**WORK TASK**
Please restate the records that follow word for word, omitting any images.

**TASK DATA**

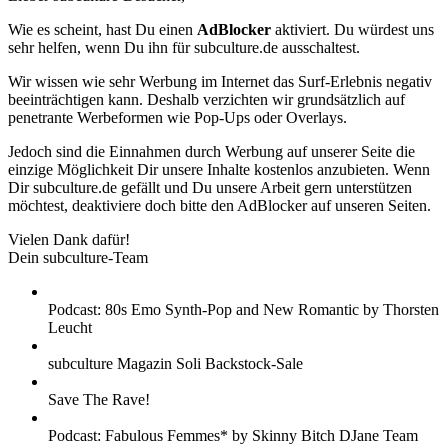
Wie es scheint, hast Du einen
AdBlocker
aktiviert. Du würdest uns
sehr helfen, wenn Du ihn für subculture.de ausschaltest.
Wir wissen wie sehr Werbung im Internet das Surf-Erlebnis negativ
beeinträchtigen kann. Deshalb verzichten wir grundsätzlich auf
penetrante Werbeformen wie Pop-Ups oder Overlays.
Jedoch sind die Einnahmen durch Werbung auf unserer Seite die
einzige Möglichkeit Dir unsere Inhalte kostenlos anzubieten. Wenn
Dir subculture.de gefällt und Du unsere Arbeit gern unterstützen
möchtest, deaktiviere doch bitte den AdBlocker auf unseren Seiten.
Vielen Dank dafür!
Dein subculture-Team
Podcast: 80s Emo Synth-Pop and New Romantic by Thorsten
Leucht
subculture Magazin Soli Backstock-Sale
Save The Rave!
Podcast: Fabulous Femmes* by Skinny Bitch DJane Team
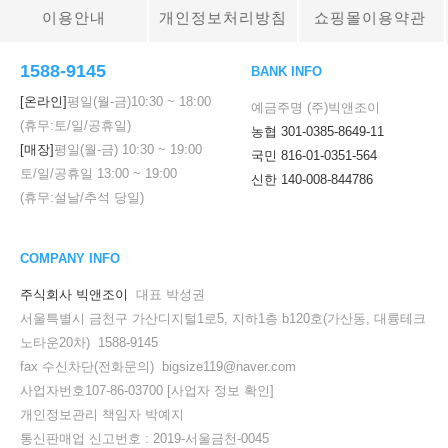
이용안내
개인정보처리방침
쇼핑몰이용약관
1588-9145
BANK INFO
[온라인]
평일(월-금)
10:30
~
18:00
예금주명 (주)빅앤조이
(휴무:토/일/공휴일)
농협 301-0385-8649-11
[매장]
평일(월-금)
10:30
~
19:00
국민 816-01-0351-564
토/일/공휴일
13:00
~
19:00
신한 140-008-844786
(휴무:설날/추석 당일)
COMPANY INFO
주식회사 빅앤조이
대표 박성권
서울특별시 금천구 가산디지털1로5, 지하1층 b120호(가산동, 대륭테크
노타운20차) 1588-9145
fax 수신차단(전화문의) bigsize119@naver.com
사업자번호107-86-03700
[사업자 정보 확인]
개인정보관리 책임자 박예지
통신판매업 신고번호 : 2019-서울금천-0045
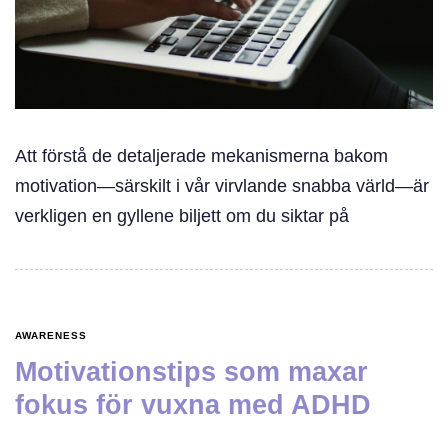
Att förstå de detaljerade mekanismerna bakom
motivation—särskilt i vår virvlande snabba värld—är
verkligen en gyllene biljett om du siktar på
AWARENESS
Motivationstips som maxar
fokus för vuxna med ADHD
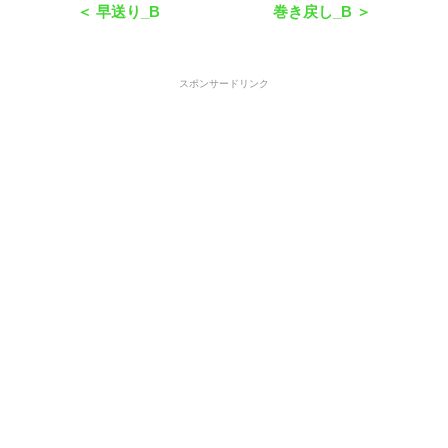
＜ 早送り_B
巻き戻し_B ＞
スポンサードリンク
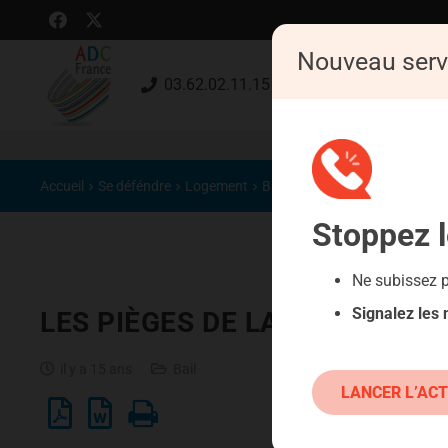
Nouveau serv
03.62.02.11.15 (gratuit)
Accueil
Se déféndre
Logement
Bail
Stoppez
Ne subissez 
Signalez les
LES PIÈGES DE LA LOCATION
il y a 15 ans
Bail
LANCER L’ACT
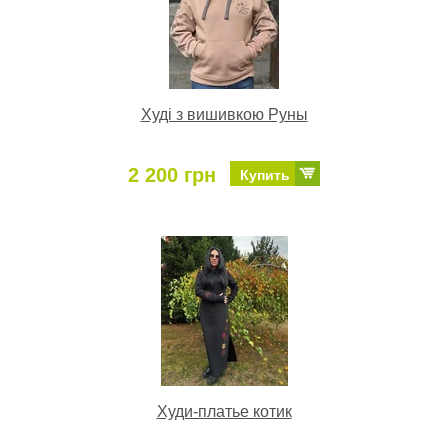
Худі з вишивкою Руны
2 200 грн
Купить
Худи-платье котик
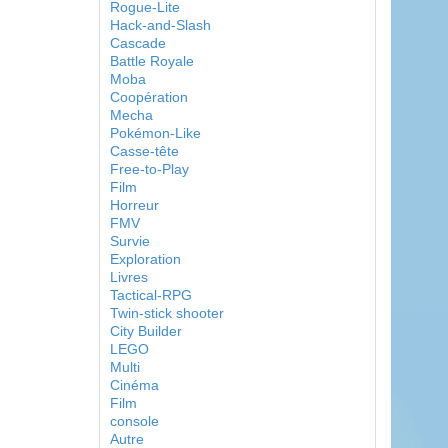
Rogue-Lite
Hack-and-Slash
Cascade
Battle Royale
Moba
Coopération
Mecha
Pokémon-Like
Casse-tête
Free-to-Play
Film
Horreur
FMV
Survie
Exploration
Livres
Tactical-RPG
Twin-stick shooter
City Builder
LEGO
Multi
Cinéma
Film
console
Autre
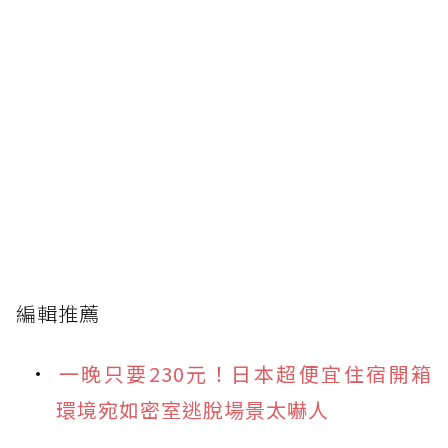
編輯推薦
一晚只要230元！日本超便宜住宿開箱
環境宛如密室逃脫場景太嚇人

**TASK RESULT**
Wie es scheint, hast Du einen
AdBlocker
aktiviert. Du würdest uns
sehr helfen, wenn Du ihn für subculture.de ausschaltest.
Wir wissen wie sehr Werbung im Internet das Surf-Erlebnis negativ
beeinträchtigen kann. Deshalb verzichten wir grundsätzlich auf
penetrante Werbeformen wie Pop-Ups oder Overlays.
Jedoch sind die Einnahmen durch Werbung auf unserer Seite die
einzige Möglichkeit Dir unsere Inhalte kostenlos anzubieten. Wenn
Dir subculture.de gefällt und Du unsere Arbeit gern unterstützen
möchtest, deaktiviere doch bitte den AdBlocker auf unseren Seiten.
Vielen Dank dafür!
Dein subculture-Team
Podcast: 80s Emo Synth-Pop and New Romantic by Thorsten
Leucht
subculture Magazin Soli Backstock-Sale
Save The Rave!
Podcast: Fabulous Femmes* by Skinny Bitch DJane Team
이용안내
개인정보처리방침
쇼핑몰이용약관
1588-9145
BANK INFO
[온라인]
평일(월-금)
10:30
~
18:00
예금주명 (주)빅앤조이
(휴무:토/일/공휴일)
농협 301-0385-8649-11
[매장]
평일(월-금)
10:30
~
19:00
국민 816-01-0351-564
토/일/공휴일
13:00
~
19:00
신한 140-008-844786
(휴무:설날/추석 당일)
COMPANY INFO
주식회사 빅앤조이
대표 박성권
서울특별시 금천구 가산디지털1로5, 지하1층 b120호(가산동, 대륭테크
노타운20차) 1588-9145
fax 수신차단(전화문의) bigsize119@naver.com
사업자번호107-86-03700
[사업자 정보 확인]
개인정보관리 책임자 박예지
통신판매업 신고번호 : 2019-서울금천-0045
Att förstå de detaljerade mekanismerna bakom
motivation—särskilt i vår virvlande snabba värld—är
verkligen en gyllene biljett om du siktar på
AWARENESS
Motivationstips som maxar
fokus för vuxna med ADHD
＜ 早送り_B
巻き戻し_B ＞
スポンサードリンク
Nouveau serv
03.62.02.11.15 (gratuit)
Accueil
Se déféndre
Logement
Bail
Stoppez
Ne subissez 
Signalez les
LES PIÈGES DE LA LOCATION
il y a 15 ans
Bail
LANCER L’ACT
Худі з вишивкою Руны
2 200 грн
Купить
Худи-платье котик
Rogue-Lite
Hack-and-Slash
Cascade
Battle Royale
Moba
Coopération
Mecha
Pokémon-Like
Casse-tête
Free-to-Play
Film
Horreur
FMV
Survie
Exploration
Livres
Tactical-RPG
Twin-stick shooter
City Builder
LEGO
Multi
Cinéma
Film
console
Autre
編輯推薦
一晚只要230元！日本超便宜住宿開箱
環境宛如密室逃脫場景太嚇人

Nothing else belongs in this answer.